WHAT IS REQUIRED
Extract the complete listing and output it unchanged.

SUPPLIED INFORMATION
+++++

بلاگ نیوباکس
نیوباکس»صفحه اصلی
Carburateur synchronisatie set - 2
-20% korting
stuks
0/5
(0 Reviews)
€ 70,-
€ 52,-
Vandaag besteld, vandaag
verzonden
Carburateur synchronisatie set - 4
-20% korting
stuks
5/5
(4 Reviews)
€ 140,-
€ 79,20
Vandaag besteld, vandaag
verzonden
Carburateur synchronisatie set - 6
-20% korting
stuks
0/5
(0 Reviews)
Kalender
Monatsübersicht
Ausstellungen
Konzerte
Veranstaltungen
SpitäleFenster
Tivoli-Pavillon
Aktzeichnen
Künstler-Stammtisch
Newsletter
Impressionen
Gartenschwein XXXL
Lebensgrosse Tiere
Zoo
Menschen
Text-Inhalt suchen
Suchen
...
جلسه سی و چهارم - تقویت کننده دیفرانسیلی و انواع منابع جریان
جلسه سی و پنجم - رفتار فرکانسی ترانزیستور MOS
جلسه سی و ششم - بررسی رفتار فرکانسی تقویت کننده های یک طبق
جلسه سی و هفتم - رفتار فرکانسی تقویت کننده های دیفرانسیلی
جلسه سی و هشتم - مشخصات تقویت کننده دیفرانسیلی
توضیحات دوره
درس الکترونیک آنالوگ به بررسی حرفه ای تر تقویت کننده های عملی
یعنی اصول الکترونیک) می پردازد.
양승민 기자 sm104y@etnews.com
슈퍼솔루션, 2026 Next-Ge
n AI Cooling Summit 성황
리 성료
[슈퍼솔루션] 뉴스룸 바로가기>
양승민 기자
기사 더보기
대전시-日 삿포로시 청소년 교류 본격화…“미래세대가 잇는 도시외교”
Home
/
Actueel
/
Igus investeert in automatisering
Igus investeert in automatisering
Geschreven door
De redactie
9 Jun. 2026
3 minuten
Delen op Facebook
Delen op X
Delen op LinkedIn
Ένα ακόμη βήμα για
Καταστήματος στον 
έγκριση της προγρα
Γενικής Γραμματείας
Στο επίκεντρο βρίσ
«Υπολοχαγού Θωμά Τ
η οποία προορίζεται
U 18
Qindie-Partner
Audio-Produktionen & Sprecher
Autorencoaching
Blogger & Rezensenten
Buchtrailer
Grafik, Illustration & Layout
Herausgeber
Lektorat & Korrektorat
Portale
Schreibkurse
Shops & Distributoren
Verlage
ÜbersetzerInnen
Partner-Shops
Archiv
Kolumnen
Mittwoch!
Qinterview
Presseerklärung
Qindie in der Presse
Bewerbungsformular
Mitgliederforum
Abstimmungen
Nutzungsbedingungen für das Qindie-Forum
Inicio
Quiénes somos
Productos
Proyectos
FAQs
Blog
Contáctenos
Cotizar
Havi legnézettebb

+++++

ANSWER BELOW
بلاگ نیوباکس
نیوباکس»صفحه اصلی
Carburateur synchronisatie set - 2
-20% korting
stuks
0/5
(0 Reviews)
€ 70,-
€ 52,-
Vandaag besteld, vandaag
verzonden
Carburateur synchronisatie set - 4
-20% korting
stuks
5/5
(4 Reviews)
€ 140,-
€ 79,20
Vandaag besteld, vandaag
verzonden
Carburateur synchronisatie set - 6
-20% korting
stuks
0/5
(0 Reviews)
Kalender
Monatsübersicht
Ausstellungen
Konzerte
Veranstaltungen
SpitäleFenster
Tivoli-Pavillon
Aktzeichnen
Künstler-Stammtisch
Newsletter
Impressionen
Gartenschwein XXXL
Lebensgrosse Tiere
Zoo
Menschen
Text-Inhalt suchen
Suchen
...
جلسه سی و چهارم - تقویت کننده دیفرانسیلی و انواع منابع جریان
جلسه سی و پنجم - رفتار فرکانسی ترانزیستور MOS
جلسه سی و ششم - بررسی رفتار فرکانسی تقویت کننده های یک طبق
جلسه سی و هفتم - رفتار فرکانسی تقویت کننده های دیفرانسیلی
جلسه سی و هشتم - مشخصات تقویت کننده دیفرانسیلی
توضیحات دوره
درس الکترونیک آنالوگ به بررسی حرفه ای تر تقویت کننده های عملی
یعنی اصول الکترونیک) می پردازد.
양승민 기자 sm104y@etnews.com
슈퍼솔루션, 2026 Next-Ge
n AI Cooling Summit 성황
리 성료
[슈퍼솔루션] 뉴스룸 바로가기>
양승민 기자
기사 더보기
대전시-日 삿포로시 청소년 교류 본격화…“미래세대가 잇는 도시외교”
Home
/
Actueel
/
Igus investeert in automatisering
Igus investeert in automatisering
Geschreven door
De redactie
9 Jun. 2026
3 minuten
Delen op Facebook
Delen op X
Delen op LinkedIn
Ένα ακόμη βήμα για
Καταστήματος στον 
έγκριση της προγρα
Γενικής Γραμματείας
Στο επίκεντρο βρίσ
«Υπολοχαγού Θωμά Τ
η οποία προορίζεται
U 18
Qindie-Partner
Audio-Produktionen & Sprecher
Autorencoaching
Blogger & Rezensenten
Buchtrailer
Grafik, Illustration & Layout
Herausgeber
Lektorat & Korrektorat
Portale
Schreibkurse
Shops & Distributoren
Verlage
ÜbersetzerInnen
Partner-Shops
Archiv
Kolumnen
Mittwoch!
Qinterview
Presseerklärung
Qindie in der Presse
Bewerbungsformular
Mitgliederforum
Abstimmungen
Nutzungsbedingungen für das Qindie-Forum
Inicio
Quiénes somos
Productos
Proyectos
FAQs
Blog
Contáctenos
Cotizar
Havi legnézettebb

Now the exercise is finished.